Peserta berasal dari Kabupaten Kupang, Belu, Timor Tengah Utara, Timor Tengah Selatan, Alor, Sikka, Flores Timur, Ende, Sumba Barat, Lembata, Sumba Barat Daya, Malaka, Ngada, Manggarai, Sumba Timur, Manggarai Barat, dan Manggarai Timur. Kegiatan ini bertujuan meningkatkan pemahaman serta kemampuan peserta dalam melakukan input dan verifikasi data CPCL secara akurat melalui aplikasi e-Banper sebagai dasar pelaksanaan program pengembangan perkebunan nasional.

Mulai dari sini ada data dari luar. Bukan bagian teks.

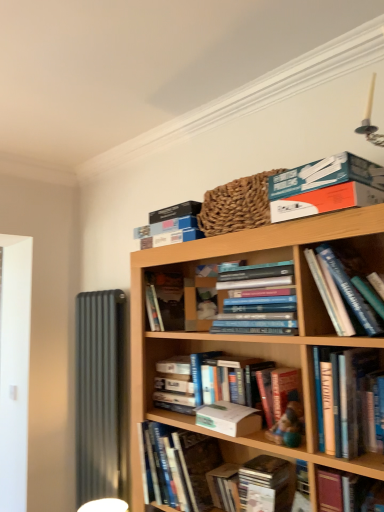 Question: Can you confirm if hardcover book at center, which ranks as the 6th book in top-to-bottom order, is positioned to the left of wooden cd case at lower center, the first book when ordered from bottom to top?

Choices:
 (A) yes
 (B) no

Answer: (B)

Question: Would you say hardcover book at center, which ranks as the 6th book in top-to-bottom order, is outside wooden cd case at lower center, marked as the ninth book in a top-to-bottom arrangement?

Acara dibuka oleh Kepala BBRMP NTT yang diwakili oleh Kepala Bagian Tata Usaha Kornelis Hanggongu, S.TP. Kegiatan kemudian dilanjutkan dengan sambutan dari Kabid Perkebunan Dinas Pertanian dan Ketahanan Pangan Provinsi NTT Johana Windy Gradiforiana, S.P., serta Kepala Bagian Umum BBPPTP Surabaya Rizky Ahadi Febrianto, S.E., M.Agr.
Dalam sambutannya, Johana Windy Gradiforiana, SP., selaku Kabid Perkebunan Dinas Pertanian dan Ketahanan Pangan Provinsi NTT menyampaikan bahwa program pengembangan perkebunan di NTT diharapkan tidak hanya berfokus pada peningkatan produksi, tetapi juga mampu mendorong hilirisasi komoditas perkebunan. Ia menekankan pentingnya kolaborasi antarinstansi dan seluruh pemangku kepentingan dalam mengembangkan potensi perkebunan daerah. Menurutnya, aplikasi e-Banper sebagai sistem baru juga diharapkan mampu mendukung proses validasi CPCL secara lebih baik dan akurat.
Sementara itu, Rizky Ahadi Febrianto, S.E., M.Agr., selaku Kabag Umum BBPPTP Surabaya menjelaskan bahwa NTT memperoleh target pengembangan perkebunan yang cukup besar pada tahun 2026. Target tersebut meliputi perluasan dan peremajaan berbagai komoditas unggulan, seperti jambu mete, kakao, pala, kelapa, dan kopi. Untuk memastikan data penerima program tersusun secara valid dan akurat, BBPPTP Surabaya menghadirkan narasumber dari Pusat Data dan Sistem Informasi Pertanian (Pusdatin) yaitu Frilla Ariani, S.T., M.T. dan Syaifful Arifin, S.Kom., yang memberikan pendampingan teknis terkait penggunaan aplikasi e-Banper.
Melalui kegiatan ini, diharapkan seluruh peserta dapat memahami proses input dan verifikasi CPCL secara tepat sehingga data yang dihasilkan menjadi lebih akurat, transparan, dan dapat mendukung keberhasilan program pengembangan perkebunan di Provinsi Nusa Tenggara Timur.